:: EXERCISE ::
Look for "Gotong Royong" in the records below, then copy that line and every line after it, exactly and with nothing added.

:: EXTRACTED INFORMATION ::
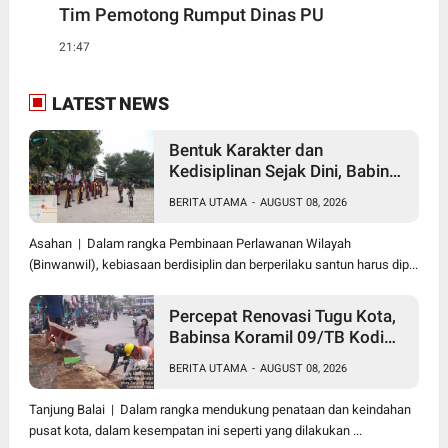
Tim Pemotong Rumput Dinas PU
21:47
LATEST NEWS
Bentuk Karakter dan
Kedisiplinan Sejak Dini, Babinsa
Koramil 10/SK Kodim
BERITA UTAMA
-
AUGUST 08, 2026
0208/Asahan Beri Pelatihan
PBB dan Etika Bagi Siswa MIN
Asahan | Dalam rangka Pembinaan Perlawanan Wilayah
7 Pertahanan
(Binwanwil), kebiasaan berdisiplin dan berperilaku santun harus dip...
Percepat Renovasi Tugu Kota,
Babinsa Koramil 09/TB Kodim
0208/Asahan Bersama Warga
BERITA UTAMA
-
AUGUST 08, 2026
dan DLH Tanjungbalai Gelar
Gotong Royong
Tanjung Balai | Dalam rangka mendukung penataan dan keindahan
pusat kota, dalam kesempatan ini seperti yang dilakukan ...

:: EXERCISE SOLUTION ::
Gotong Royong
Tanjung Balai | Dalam rangka mendukung penataan dan keindahan
pusat kota, dalam kesempatan ini seperti yang dilakukan ...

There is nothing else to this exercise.